On April 15, 2010, U.S. Citizenship and Immigration Services (USCIS) launched the USCIS Policy Review, an unprecedented, top-to-bottom examination of the agency’s adjudication and customer service policies with the engaged participation of the USCIS workforce and the public. USCIS issued a survey that asked any interested member of the public, as well as its own workforce, to help identify the issue areas that the agency should examine first.  Nearly 5,600 stakeholders responded to the survey, representing current immigrant and non-immigrant visa holders, employers, immigration attorneys and advocates, among others, in addition to responses from approximately 2,400 members of the USCIS workforce. Those responses helped USCIS select the first 10 issue areas to address in the agency-wide review. USCIS is now convening working groups to review the first 10 issue areas.

First 10 Issue Areas Under Review 

USCIS considered quantitative and qualitative feedback from the surveys along with operational and programmatic needs to select the first 10 issue areas for the USCIS Policy Review to examine:

  • National Customer Service Center
  • Nonimmigrant H-1B (specialty occupations)
  • Naturalization and Citizenship
  • Employment-Based Adjustment of Status
  • Family-Based Adjustment of Status
  • Employment-Based Immigrants Preference Categories 1, 2 (priority workers, professionals and holders of advanced degrees) and 3 (skilled workers and professionals)
  • Refugee and Asylum Adjustment of Status
  • Form I-601 (Application for Waiver of Ground of Inadmissibility)
  • General Humanitarian Programs
  • Employment Authorization and Travel Documents

Stages of Review

The USCIS Policy Review is a comprehensive, multi-year effort with four stages.

Stage 1: Information Gathering

  • Gather existing policy documents.  The existing policy documents were collected from national and local USCIS offices.  The assembled documents consist of policies from different sources, including (but not limited to) training manuals, the Adjudicator’s Field Manual, operational instructions, and other guidance memoranda.
  • Organize policies according to issue area.  The policy documents were categorized into relevant issue areas. 

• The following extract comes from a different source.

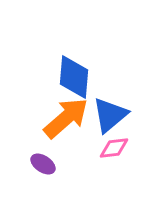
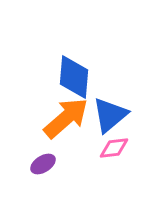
purple ellipse: rotated 65 degrees counterclockwise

Stage 2: Policy Review Surveys and Issue-Area Prioritization

  • Distribute surveys to workforce and external stakeholders.  In April, a survey was distributed to the USCIS workforce and external stakeholders, allowing respondents to identify which issue areas they thought USCIS should review first.
  • Analyze, organize, and publish survey results.  Survey results were analyzed, sorted and presented to USCIS senior leadership to guide the selection of specific issue areas. 
  • Identify topics. USCIS selected 10 issue areas to address initially.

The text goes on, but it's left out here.